(FreedomBeacon.com)- A case has reached the Supreme Court where the state of Colorado is being accused of violating the First Amendment rights of Lorie Smith and her 303 Creative company, according to WND. Her lawyers allege that the state is trying to force her to use her company to convey government-approved messages.
Smith runs a “graphic and website design operation and works to support children with disabilities, the beauty of marriage, overseas missions, animal shelters, and veterans,” according to the outlet, but the state has ordered her to promote same-sex weddings.
“Free speech is for everyone. The government can’t force anyone to say something they don’t believe. Lorie’s decision to design a project always turns on what the message is, not who requests it,” General Counsel Kristen Waggoner for Alliance Defending Freedom said. “When she creates a graphic design or website, she communicates a message consistent with her beliefs. And the First Amendment protects every American’s right to express ideas without fear of government punishment.”
In a shocking decision, the 10th U.S. Circuit Court of Appeals ruled that 2-1 in favor of the state, that they are allowed to order Smith what to promote, but the dissent in that ruling read that the Constitution protects Smith from the governments trying to tell her what to say.
“Colorado asks this Court to do something it has never done—authorize the government to compel speakers to speak certain messages while silencing others,” the Alliance Defending Freedom wrote on behalf of Smith.
Colorado is now the target of groups and organizations that are standing with Smith who allege that the state unconstitutionally infringes on the rights of its citizens.
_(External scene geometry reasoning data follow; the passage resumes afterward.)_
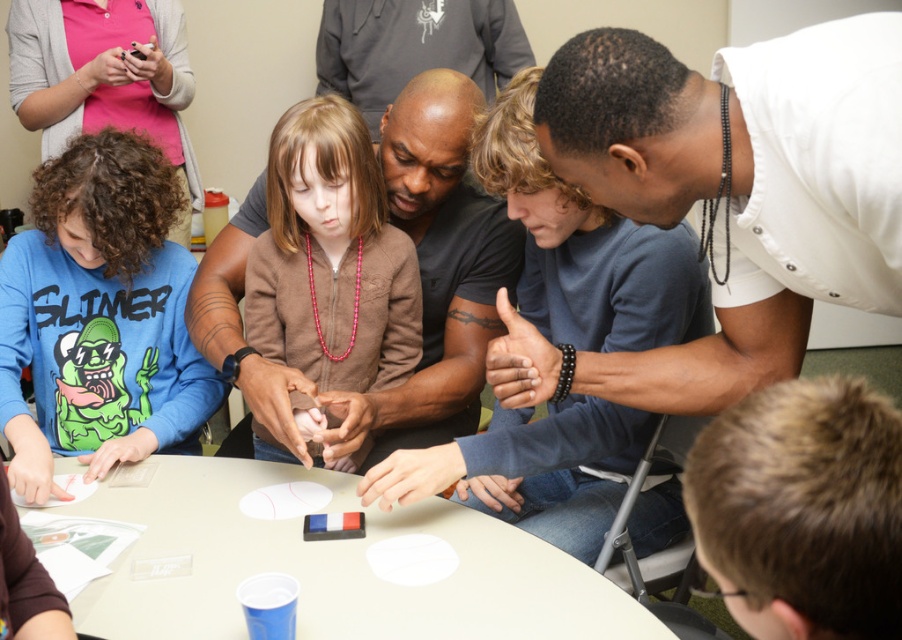 Question: Which object is farther from the camera taking this photo?

Choices:
 (A) smooth black shirt at center
 (B) white plastic table at center
 (C) blue cotton shirt at lower left

Answer: (C)

Question: Which is nearer to the white plastic table at center?

Choices:
 (A) smooth black shirt at center
 (B) brown matte sweater at center

Answer: (A)

Question: Can you confirm if blue cotton shirt at lower left is positioned below brown matte sweater at center?

Choices:
 (A) yes
 (B) no

Answer: (A)

Question: Is blue cotton shirt at lower left closer to camera compared to smooth black shirt at center?

Choices:
 (A) yes
 (B) no

Answer: (B)

Question: Estimate the real-world distances between objects in this image. Which object is closer to the brown matte sweater at center?

Choices:
 (A) white plastic table at center
 (B) blue cotton shirt at lower left
 (C) smooth black shirt at center

Answer: (C)

Question: Is blue cotton shirt at lower left to the right of brown matte sweater at center from the viewer's perspective?

Choices:
 (A) yes
 (B) no

Answer: (B) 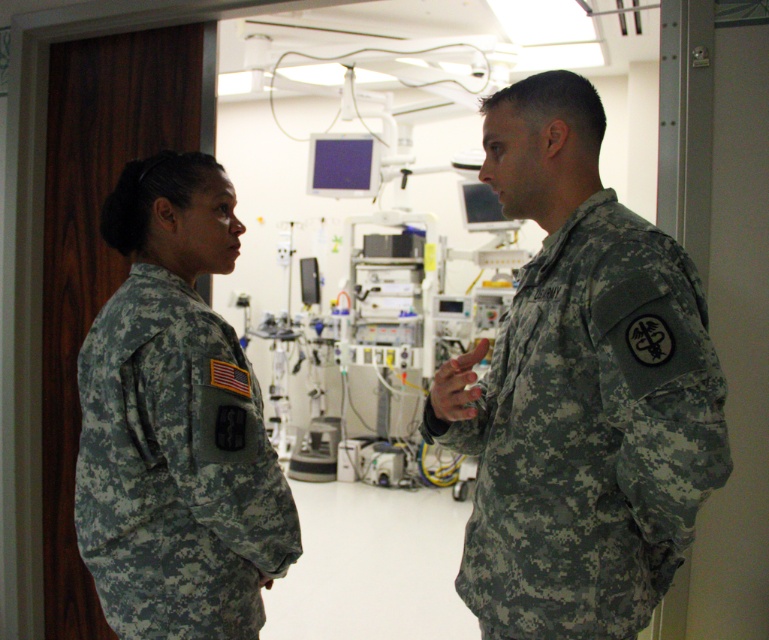 You are a photographer positioned in front of the two military personnel. You need to take a photo where both are visible. Since the camouflage uniform at right is to the right of camouflage uniform at left, which side should you position yourself to ensure both are framed properly?

You should position yourself to the left side of the camouflage uniform at left to ensure both the camouflage uniform at left and the camouflage uniform at right are framed properly in the photo.

You are a photographer trying to capture a photo of the camouflage uniform at right and the camouflage fabric monitor at center. Which object should you focus on first if you want to include both in your frame without moving the camera?

The camouflage uniform at right is shorter than the camouflage fabric monitor at center, so you should focus on the camouflage uniform at right first to ensure both are in frame.

You are a photographer setting up a photo shoot in this hospital room. You need to position the camouflage uniform at left and the camouflage fabric monitor at center so that they are both visible in the frame. Given their sizes, which object should you place closer to the camera to ensure both are fully visible?

The camouflage uniform at left has a lesser width compared to the camouflage fabric monitor at center. To ensure both are fully visible in the frame, you should place the camouflage uniform at left closer to the camera since smaller objects need to be nearer to maintain visibility alongside larger ones. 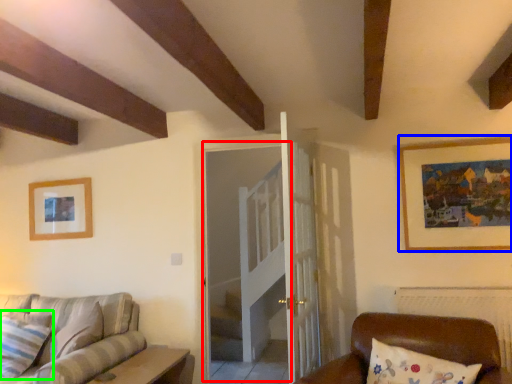 Question: Which object is positioned farthest from glass door (highlighted by a red box)? Select from picture frame (highlighted by a blue box) and pillow (highlighted by a green box).

Choices:
 (A) picture frame
 (B) pillow

Answer: (B) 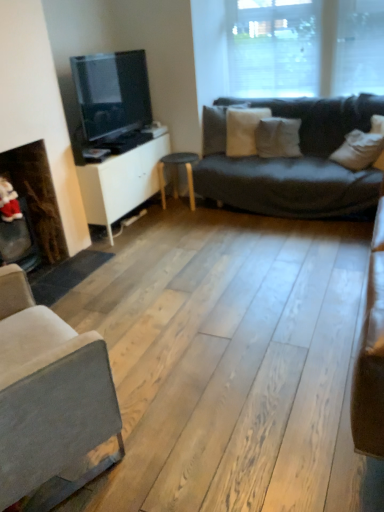 From the picture: Measure the distance between point [236,114] and camera.

Point [236,114] is 12.80 feet away from camera.

Based on the photo, in order to face dark brown wood fireplace at left, should I rotate leftwards or rightwards?

Rotate left and turn 20.038 degrees.

Measure the distance between dark brown wood fireplace at left and camera.

The depth of dark brown wood fireplace at left is 9.13 feet.

Locate an element on the screen. The height and width of the screenshot is (512, 384). matte black stool at center is located at coordinates (177, 174).

Locate an element on the screen. This screenshot has width=384, height=512. white soft pillow at center, which is the 3th pillow in right-to-left order is located at coordinates (243, 129).

Is matte black tv at left facing towards matte black stool at center?

No, matte black tv at left is not facing towards matte black stool at center.

Considering the relative sizes of matte black tv at left and matte black stool at center in the image provided, is matte black tv at left taller than matte black stool at center?

Yes.

Can you confirm if matte black tv at left is positioned to the right of matte black stool at center?

In fact, matte black tv at left is to the left of matte black stool at center.

Consider the image. Which point is more forward, (84, 93) or (163, 179)?

The point (84, 93) is closer to the camera.

Can you tell me how much white matte cabinet at center and white soft pillow at center, which is the 3th pillow in right-to-left order, differ in facing direction?

The angular difference between white matte cabinet at center and white soft pillow at center, which is the 3th pillow in right-to-left order, is 52.5 degrees.

Can you confirm if white matte cabinet at center is positioned to the left of white soft pillow at center, which appears as the first pillow when viewed from the left?

Yes, white matte cabinet at center is to the left of white soft pillow at center, which appears as the first pillow when viewed from the left.

Would you say white soft pillow at center, which is the 3th pillow in right-to-left order, is part of white matte cabinet at center's contents?

Actually, white soft pillow at center, which is the 3th pillow in right-to-left order, is outside white matte cabinet at center.

From a real-world perspective, is transparent glass window at upper center located beneath matte black stool at center?

No.

Considering the relative positions of transparent glass window at upper center and matte black stool at center in the image provided, is transparent glass window at upper center to the left of matte black stool at center from the viewer's perspective?

In fact, transparent glass window at upper center is to the right of matte black stool at center.

Locate an element on the screen. This screenshot has width=384, height=512. table located on the left of transparent glass window at upper center is located at coordinates [177, 174].

Considering the relative sizes of matte black stool at center and white soft pillow at upper right, the first pillow viewed from the right, in the image provided, is matte black stool at center taller than white soft pillow at upper right, the first pillow viewed from the right,?

Correct, matte black stool at center is much taller as white soft pillow at upper right, the first pillow viewed from the right.

Based on their sizes in the image, would you say matte black stool at center is bigger or smaller than white soft pillow at upper right, acting as the 3th pillow starting from the left?

Considering their sizes, matte black stool at center takes up more space than white soft pillow at upper right, acting as the 3th pillow starting from the left.

Which object is wider, matte black stool at center or white soft pillow at upper right, acting as the 3th pillow starting from the left?

matte black stool at center is wider.

What's the angular difference between matte black stool at center and white soft pillow at upper right, the first pillow viewed from the right,'s facing directions?

matte black stool at center and white soft pillow at upper right, the first pillow viewed from the right, are facing 45.9 degrees away from each other.

Which of these two, matte black stool at center or matte black tv at left, is bigger?

Bigger between the two is matte black tv at left.

What's the angular difference between matte black stool at center and matte black tv at left's facing directions?

They differ by 88.3 degrees in their facing directions.

Which object is further away from the camera taking this photo, matte black stool at center or matte black tv at left?

Positioned behind is matte black stool at center.

Looking at this image, from a real-world perspective, who is located lower, matte black stool at center or matte black tv at left?

matte black stool at center.

Looking at the image, does light gray fabric couch at lower left seem bigger or smaller compared to white soft pillow at center, which appears as the first pillow when viewed from the left?

light gray fabric couch at lower left is bigger than white soft pillow at center, which appears as the first pillow when viewed from the left.

Does light gray fabric couch at lower left turn towards white soft pillow at center, which is the 3th pillow in right-to-left order?

Yes, light gray fabric couch at lower left is aimed at white soft pillow at center, which is the 3th pillow in right-to-left order.

This screenshot has height=512, width=384. I want to click on the 3rd pillow above the light gray fabric couch at lower left (from the image's perspective), so click(x=243, y=129).

Does light gray fabric couch at lower left touch white soft pillow at center, which appears as the first pillow when viewed from the left?

No.

How distant is dark brown wood fireplace at left from matte black tv at left?

The distance of dark brown wood fireplace at left from matte black tv at left is 35.30 inches.

At what (x,y) coordinates should I click in order to perform the action: click on television lying behind the dark brown wood fireplace at left. Please return your answer as a coordinate pair (x, y). Image resolution: width=384 pixels, height=512 pixels. Looking at the image, I should click on (112, 93).

Could you tell me if dark brown wood fireplace at left is facing matte black tv at left?

No, dark brown wood fireplace at left does not turn towards matte black tv at left.

Find the location of a particular element. Image resolution: width=384 pixels, height=512 pixels. table on the right of the matte black tv at left is located at coordinates (177, 174).

Where is `cabinetry on the left of white soft pillow at center, which appears as the first pillow when viewed from the left`? cabinetry on the left of white soft pillow at center, which appears as the first pillow when viewed from the left is located at coordinates (121, 182).

Looking at the image, which one is located closer to white matte cabinet at center, dark brown wood fireplace at left or white soft pillow at upper right, the first pillow viewed from the right?

The object closer to white matte cabinet at center is dark brown wood fireplace at left.

Looking at the image, which one is located closer to light gray fabric couch at lower left, white matte cabinet at center or white soft pillow at upper right, acting as the 3th pillow starting from the left?

white matte cabinet at center is positioned closer to the anchor light gray fabric couch at lower left.

Which object lies nearer to the anchor point white matte cabinet at center, transparent glass window at upper center or matte black stool at center?

matte black stool at center lies closer to white matte cabinet at center than the other object.

Which object lies nearer to the anchor point transparent glass window at upper center, matte black stool at center or white soft pillow at center, the 2th pillow from the right?

white soft pillow at center, the 2th pillow from the right, is closer to transparent glass window at upper center.

Estimate the real-world distances between objects in this image. Which object is closer to light gray fabric couch at lower left, matte black stool at center or dark brown wood fireplace at left?

The object closer to light gray fabric couch at lower left is dark brown wood fireplace at left.

Which object lies further to the anchor point white soft pillow at center, the 2th pillow in the left-to-right sequence, white soft pillow at center, which appears as the first pillow when viewed from the left, or dark brown wood fireplace at left?

Among the two, dark brown wood fireplace at left is located further to white soft pillow at center, the 2th pillow in the left-to-right sequence.

Considering their positions, is matte black stool at center positioned further to light gray fabric couch at lower left than matte black tv at left?

matte black stool at center lies further to light gray fabric couch at lower left than the other object.

Estimate the real-world distances between objects in this image. Which object is closer to white soft pillow at center, the 2th pillow from the right, transparent glass window at upper center or dark brown wood fireplace at left?

transparent glass window at upper center is positioned closer to the anchor white soft pillow at center, the 2th pillow from the right.

What are the coordinates of `television located between dark brown wood fireplace at left and white soft pillow at center, which is the 3th pillow in right-to-left order, in the left-right direction` in the screenshot? It's located at (112, 93).

Find the location of a particular element. cabinetry between light gray fabric couch at lower left and white soft pillow at center, which is the 3th pillow in right-to-left order, along the z-axis is located at coordinates (121, 182).

At what (x,y) coordinates should I click in order to perform the action: click on pillow between light gray fabric couch at lower left and transparent glass window at upper center in the front-back direction. Please return your answer as a coordinate pair (x, y). The image size is (384, 512). Looking at the image, I should click on (359, 150).

Locate an element on the screen. television located between white matte cabinet at center and white soft pillow at center, the 2th pillow from the right, in the left-right direction is located at coordinates (112, 93).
The Association of Certified Biblical Counselors Inc. accused the state of “involuntary servitude,” writing that Colorado “requires citizens of Colorado to enter into contracts against their will, and to produce goods or services under penalty of prosecution.”
Congress also got involved, writing a statement saying that Smith may hold any views she wants to about same-sex marriage, but “the government has no authority to compel individuals to express opinions that violate their firmly held religious beliefs.”